## What needs to be done
Every line of the records below that has the word "carta" should be copied.

## Recorded information
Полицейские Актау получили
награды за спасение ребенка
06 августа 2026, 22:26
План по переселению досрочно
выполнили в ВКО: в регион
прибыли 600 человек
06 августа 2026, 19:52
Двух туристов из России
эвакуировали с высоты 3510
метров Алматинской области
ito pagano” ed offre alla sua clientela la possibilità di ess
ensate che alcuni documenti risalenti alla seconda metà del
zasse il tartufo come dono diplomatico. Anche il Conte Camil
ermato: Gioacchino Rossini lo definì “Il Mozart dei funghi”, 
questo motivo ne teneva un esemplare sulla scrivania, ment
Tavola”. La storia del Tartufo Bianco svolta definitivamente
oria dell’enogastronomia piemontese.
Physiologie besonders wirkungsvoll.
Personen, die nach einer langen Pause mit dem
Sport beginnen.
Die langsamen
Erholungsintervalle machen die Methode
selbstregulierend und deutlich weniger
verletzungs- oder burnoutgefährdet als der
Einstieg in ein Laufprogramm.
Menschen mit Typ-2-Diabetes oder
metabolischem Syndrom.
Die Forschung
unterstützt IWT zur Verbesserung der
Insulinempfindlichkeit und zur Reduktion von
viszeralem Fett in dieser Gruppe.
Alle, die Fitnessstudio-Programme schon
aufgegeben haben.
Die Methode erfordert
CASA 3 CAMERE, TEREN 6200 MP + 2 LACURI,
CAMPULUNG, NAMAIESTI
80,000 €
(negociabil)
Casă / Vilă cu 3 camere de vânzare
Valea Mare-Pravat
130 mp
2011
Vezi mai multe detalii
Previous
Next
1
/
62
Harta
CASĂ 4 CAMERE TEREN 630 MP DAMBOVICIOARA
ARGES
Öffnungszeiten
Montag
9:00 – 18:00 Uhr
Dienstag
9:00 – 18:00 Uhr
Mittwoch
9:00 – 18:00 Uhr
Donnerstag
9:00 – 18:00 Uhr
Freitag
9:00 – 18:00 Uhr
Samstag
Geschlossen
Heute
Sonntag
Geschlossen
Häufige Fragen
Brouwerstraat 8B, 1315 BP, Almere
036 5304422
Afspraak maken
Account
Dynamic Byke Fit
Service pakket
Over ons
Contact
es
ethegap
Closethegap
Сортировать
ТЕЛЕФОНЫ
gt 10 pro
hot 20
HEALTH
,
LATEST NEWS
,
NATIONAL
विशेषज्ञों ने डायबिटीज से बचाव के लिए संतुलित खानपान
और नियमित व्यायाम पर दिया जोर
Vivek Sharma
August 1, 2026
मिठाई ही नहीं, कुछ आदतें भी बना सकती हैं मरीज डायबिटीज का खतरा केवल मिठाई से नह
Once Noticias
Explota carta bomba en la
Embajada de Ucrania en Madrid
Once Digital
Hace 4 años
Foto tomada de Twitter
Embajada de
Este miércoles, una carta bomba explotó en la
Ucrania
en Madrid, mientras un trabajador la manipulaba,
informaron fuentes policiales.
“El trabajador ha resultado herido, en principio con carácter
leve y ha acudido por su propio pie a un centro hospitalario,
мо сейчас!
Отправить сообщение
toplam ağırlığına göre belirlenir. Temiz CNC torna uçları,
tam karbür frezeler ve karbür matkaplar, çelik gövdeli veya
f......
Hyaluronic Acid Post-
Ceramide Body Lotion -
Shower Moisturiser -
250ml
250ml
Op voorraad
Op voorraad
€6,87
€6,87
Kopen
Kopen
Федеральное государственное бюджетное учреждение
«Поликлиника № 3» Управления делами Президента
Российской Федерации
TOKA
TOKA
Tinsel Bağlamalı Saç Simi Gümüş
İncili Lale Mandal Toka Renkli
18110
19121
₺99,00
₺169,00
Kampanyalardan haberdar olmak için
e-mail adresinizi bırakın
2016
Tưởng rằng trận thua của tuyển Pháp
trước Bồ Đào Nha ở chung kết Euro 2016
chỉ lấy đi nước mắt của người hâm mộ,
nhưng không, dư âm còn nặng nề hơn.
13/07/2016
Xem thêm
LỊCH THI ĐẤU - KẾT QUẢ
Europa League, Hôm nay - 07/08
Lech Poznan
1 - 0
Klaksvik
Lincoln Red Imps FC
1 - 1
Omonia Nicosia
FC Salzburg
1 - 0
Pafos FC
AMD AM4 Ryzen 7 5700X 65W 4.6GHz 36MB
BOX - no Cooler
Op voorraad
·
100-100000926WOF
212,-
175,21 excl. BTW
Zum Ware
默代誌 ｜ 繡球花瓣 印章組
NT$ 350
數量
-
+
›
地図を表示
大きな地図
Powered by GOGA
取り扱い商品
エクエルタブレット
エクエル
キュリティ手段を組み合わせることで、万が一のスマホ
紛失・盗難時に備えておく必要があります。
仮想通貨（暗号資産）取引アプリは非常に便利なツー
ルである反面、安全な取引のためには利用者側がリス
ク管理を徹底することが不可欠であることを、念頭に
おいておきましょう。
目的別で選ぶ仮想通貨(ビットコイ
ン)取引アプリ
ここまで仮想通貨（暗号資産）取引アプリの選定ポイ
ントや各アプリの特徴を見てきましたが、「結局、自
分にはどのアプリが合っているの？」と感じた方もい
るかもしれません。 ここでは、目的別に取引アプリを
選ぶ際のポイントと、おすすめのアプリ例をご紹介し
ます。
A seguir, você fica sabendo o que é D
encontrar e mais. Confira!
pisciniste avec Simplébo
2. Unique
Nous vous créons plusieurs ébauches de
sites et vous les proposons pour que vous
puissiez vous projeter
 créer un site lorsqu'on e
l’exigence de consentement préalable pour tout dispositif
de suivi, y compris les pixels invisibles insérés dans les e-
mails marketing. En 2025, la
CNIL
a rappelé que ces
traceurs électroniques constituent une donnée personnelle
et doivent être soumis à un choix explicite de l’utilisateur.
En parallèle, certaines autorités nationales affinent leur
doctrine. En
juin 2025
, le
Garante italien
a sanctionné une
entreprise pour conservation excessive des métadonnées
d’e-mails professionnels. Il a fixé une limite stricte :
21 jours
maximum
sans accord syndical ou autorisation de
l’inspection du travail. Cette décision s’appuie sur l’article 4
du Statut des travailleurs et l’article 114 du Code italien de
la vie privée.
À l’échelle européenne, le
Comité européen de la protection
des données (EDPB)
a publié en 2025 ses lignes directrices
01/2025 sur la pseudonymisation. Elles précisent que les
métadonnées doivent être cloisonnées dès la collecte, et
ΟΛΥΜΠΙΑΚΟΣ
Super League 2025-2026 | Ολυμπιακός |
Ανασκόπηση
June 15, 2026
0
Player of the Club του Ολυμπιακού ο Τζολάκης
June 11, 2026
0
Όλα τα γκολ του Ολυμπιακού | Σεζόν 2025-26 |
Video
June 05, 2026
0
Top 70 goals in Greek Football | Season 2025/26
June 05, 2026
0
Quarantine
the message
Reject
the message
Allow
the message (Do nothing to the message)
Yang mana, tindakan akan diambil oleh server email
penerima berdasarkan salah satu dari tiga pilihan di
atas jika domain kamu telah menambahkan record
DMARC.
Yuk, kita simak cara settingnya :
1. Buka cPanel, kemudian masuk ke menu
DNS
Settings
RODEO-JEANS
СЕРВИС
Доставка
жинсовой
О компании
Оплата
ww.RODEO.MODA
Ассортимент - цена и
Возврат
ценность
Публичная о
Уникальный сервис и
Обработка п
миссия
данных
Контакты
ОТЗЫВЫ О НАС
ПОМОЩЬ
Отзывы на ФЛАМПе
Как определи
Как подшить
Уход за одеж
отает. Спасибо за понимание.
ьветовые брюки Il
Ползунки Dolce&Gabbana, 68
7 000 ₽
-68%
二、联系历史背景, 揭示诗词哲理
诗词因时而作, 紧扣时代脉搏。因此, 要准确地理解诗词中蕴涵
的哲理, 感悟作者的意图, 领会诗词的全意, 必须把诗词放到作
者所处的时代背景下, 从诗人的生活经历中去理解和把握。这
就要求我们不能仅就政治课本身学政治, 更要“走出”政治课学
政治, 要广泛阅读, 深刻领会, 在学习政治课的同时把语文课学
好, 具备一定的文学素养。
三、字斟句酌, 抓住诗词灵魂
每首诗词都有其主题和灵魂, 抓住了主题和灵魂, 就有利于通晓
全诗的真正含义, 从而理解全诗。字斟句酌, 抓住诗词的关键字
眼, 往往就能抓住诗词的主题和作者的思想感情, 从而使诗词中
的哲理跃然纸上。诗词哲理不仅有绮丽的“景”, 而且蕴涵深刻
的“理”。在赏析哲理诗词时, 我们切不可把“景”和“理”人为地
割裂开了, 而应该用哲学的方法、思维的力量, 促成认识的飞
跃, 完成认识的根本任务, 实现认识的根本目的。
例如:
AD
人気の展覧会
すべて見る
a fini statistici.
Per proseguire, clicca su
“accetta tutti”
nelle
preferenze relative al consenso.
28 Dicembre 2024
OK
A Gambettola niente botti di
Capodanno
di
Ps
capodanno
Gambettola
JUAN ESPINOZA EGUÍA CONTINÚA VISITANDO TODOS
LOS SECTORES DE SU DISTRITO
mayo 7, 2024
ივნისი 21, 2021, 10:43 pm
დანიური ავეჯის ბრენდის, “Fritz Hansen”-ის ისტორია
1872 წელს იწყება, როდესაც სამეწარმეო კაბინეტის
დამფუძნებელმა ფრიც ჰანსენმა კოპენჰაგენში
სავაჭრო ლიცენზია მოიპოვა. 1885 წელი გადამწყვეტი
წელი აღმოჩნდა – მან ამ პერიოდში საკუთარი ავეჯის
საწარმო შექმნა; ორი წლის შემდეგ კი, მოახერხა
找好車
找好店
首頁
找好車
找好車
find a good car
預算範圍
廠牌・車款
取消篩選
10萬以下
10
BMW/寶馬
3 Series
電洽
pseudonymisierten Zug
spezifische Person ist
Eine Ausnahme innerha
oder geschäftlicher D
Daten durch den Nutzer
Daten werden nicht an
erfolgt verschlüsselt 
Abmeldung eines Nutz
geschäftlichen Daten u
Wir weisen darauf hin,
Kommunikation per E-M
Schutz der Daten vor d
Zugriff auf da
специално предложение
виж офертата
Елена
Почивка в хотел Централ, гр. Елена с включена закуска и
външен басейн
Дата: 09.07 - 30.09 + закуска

## Task answer
Explota carta bomba en la
Este miércoles, una carta bomba explotó en la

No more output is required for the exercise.